I'm currently working on a small project with which I need to subtract a rectangular area of a cube on mousemove (think, an indented area for placing a door on a house). The 'door' would be 'placed' on click, but would need to be 'visualized' while the user is deciding its location; in reality, nothing changes except the fact that the user is no longer moving it around.
The issue here is finding an efficient way of allowing a user to move the door around, while it interacts and modifies the house mesh. I've been toying with CSG for Three.js, but I'm thinking that there might be a better algorithm for my use case. I feel it would be really costly to remove the cube from the scene, convert it to a CSG mesh, subtract, then convert back to a mesh and add it back into the scene on every frame until the user decides its location.
Is CSG the wrong approach here? Should I modify the vertices directly? If so, how would I go about calculating/adding the vertices needed to create an 'indention' in the square? Really, I'm looking for what game and 3D application programmers consider best practice for handling a case like this. How does an application like SketchUp handle things like pushing/pulling geometry?
Thanks.
Personally I think that CSG is best for polygon-soup kind of geometry, where you don't have much of knowledge about your mesh and its topology. CSG uses quite heavy computations and should fit almost all tasks you may have but it may also give you some problems, like the lack of symmetry or some precision issues.
On the other hand your geometry is very simple and you want to create it on the fly so there's not much sense creating two simple cubes and running heavy CSG over those.
If I had similar task I'd just create this geometry by hand, it's very simple:
First, start of a simple 2D shape, not 3D geometry and imagine you divide your wall into 3 parts - left of the doors, right of the doors, above the doors. You may notice you get just 3 rectangles, with positions and sizes depending on the positions and sizes of your wall and the doors. This gives you just 6 triangles which are basically the front of your wall. Now you add 6 similar triangles at some small distance (but remember to mirror their normals) and you have a second side of your wall.

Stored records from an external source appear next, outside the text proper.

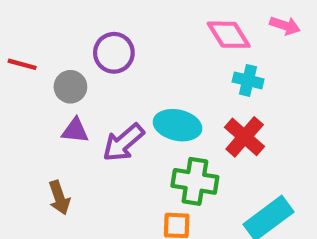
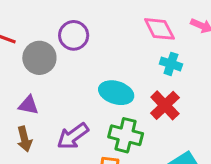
gray circle: (70, 87) -> (39, 58), size x1.4
purple triangle: (75, 131) -> (28, 105), moved
purple arrow: (123, 143) -> (73, 136), moved

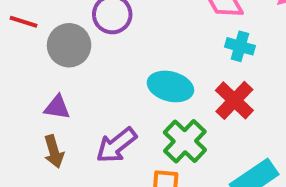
green cross: (126, 135) -> (185, 141), turned 32

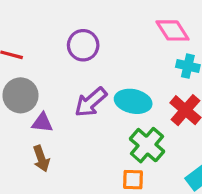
gray circle: (69, 45) -> (20, 95), moved
purple arrow: (116, 145) -> (91, 102), moved

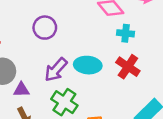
green cross: (147, 145) -> (64, 102), moved

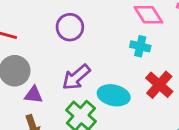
cyan cross: (126, 33) -> (140, 46), moved
cyan ellipse: (88, 65) -> (114, 95), moved

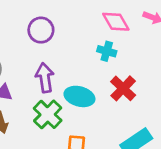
purple arrow: (76, 77) -> (45, 78), turned 120

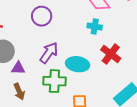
purple arrow: (45, 78) -> (49, 53), turned 50
green cross: (48, 114) -> (54, 81), turned -35

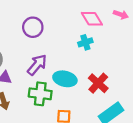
cyan cross: (95, 27) -> (85, 42), turned -32
red cross: (111, 54) -> (98, 83), moved

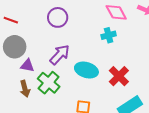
green cross: (40, 94) -> (49, 83), moved, turned 30

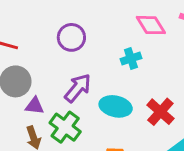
cyan cross: (109, 35) -> (131, 59), moved

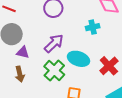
green cross: (65, 127) -> (54, 71), moved

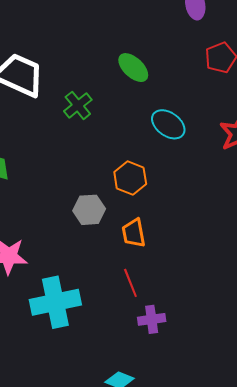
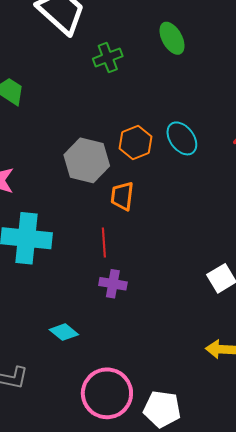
cyan ellipse: (168, 124) -> (182, 138), moved
gray hexagon: (89, 210) -> (87, 160), size x1.4

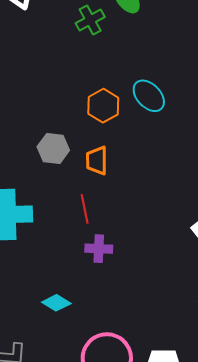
green cross: (108, 57) -> (90, 20), moved
gray hexagon: (87, 160) -> (53, 149), moved, size x0.7

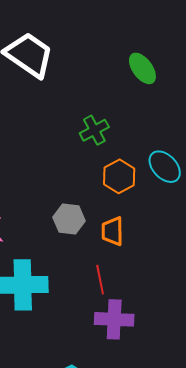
green cross: (90, 20) -> (94, 130), moved
purple cross: (99, 249) -> (114, 319), size x1.4

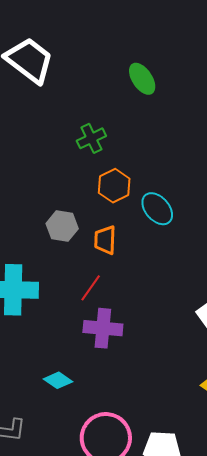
cyan ellipse: (165, 167) -> (157, 209), moved
red line: (100, 280) -> (91, 288), turned 44

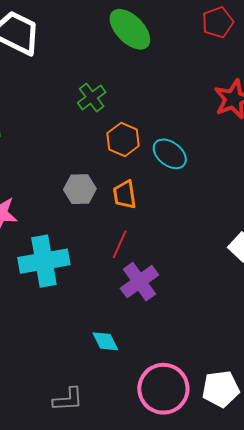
green ellipse: (142, 79) -> (130, 29), size x1.4
purple cross: (103, 328) -> (139, 282), turned -30
cyan diamond: (58, 380) -> (105, 341), turned 40

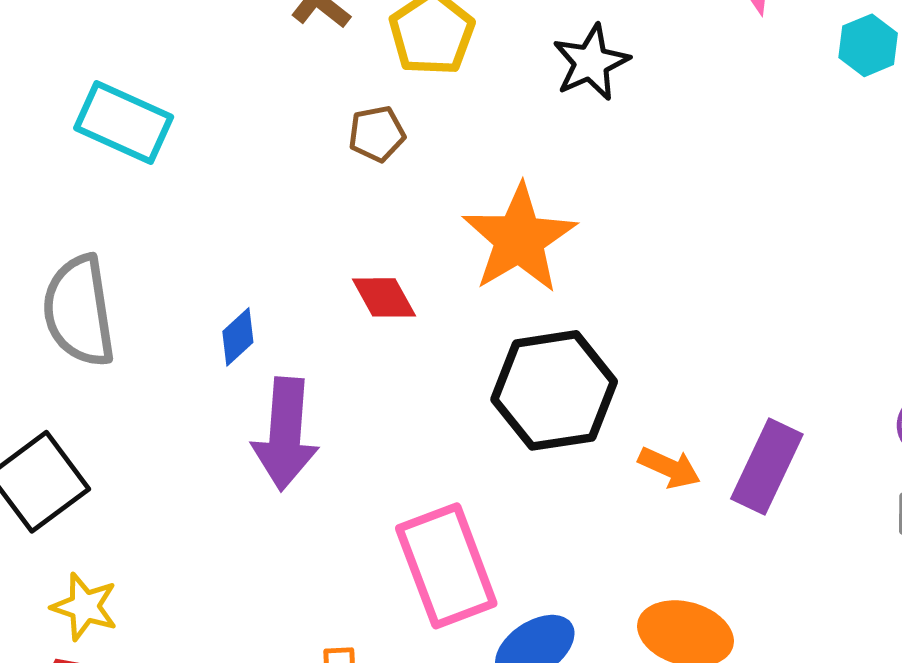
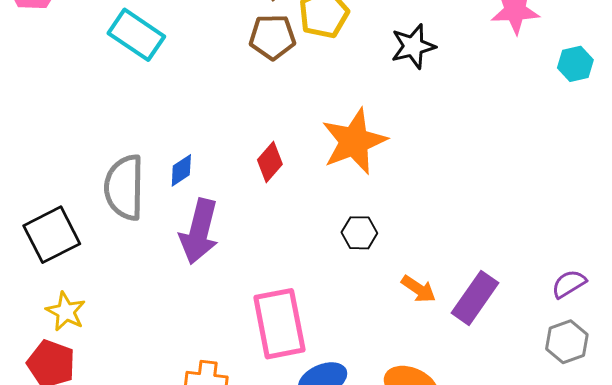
brown pentagon: (377, 134) -> (272, 37), moved, size x1.4
red diamond: (384, 297) -> (270, 162), turned 60
gray semicircle: (79, 311) -> (124, 187), moved
black hexagon: (554, 390) -> (359, 233), size x0.5

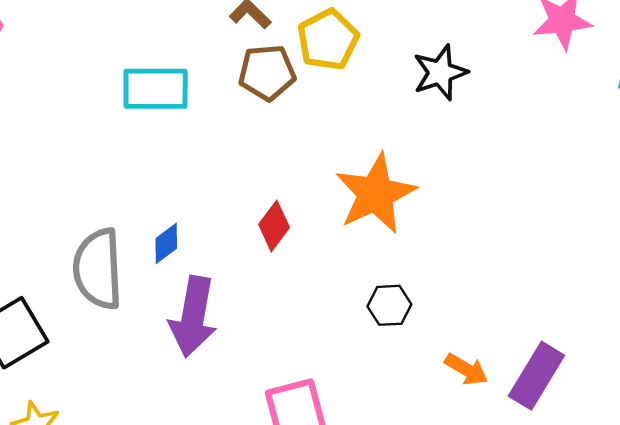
cyan rectangle: (136, 35) -> (156, 89), moved, turned -30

You need also 8 narrow rectangles to connect both sides of the geometry and you're done.
I don't give you any specific equations because it's really basic math, like + and - but if you still have problem I may help you further. I think you may have more problems with actual mesh data, like vertex indices, etc. but it's a great exercise, to learn about mesh internals.
BTW: It could be better for you to split the wall into 5 parts, instead of 3, it would give you a bit nicer mesh but I don't want to overcomplicate it for now.
BTW 2: You may also extend this solution to use more doors/windows in future, but let's stick to your question for now :).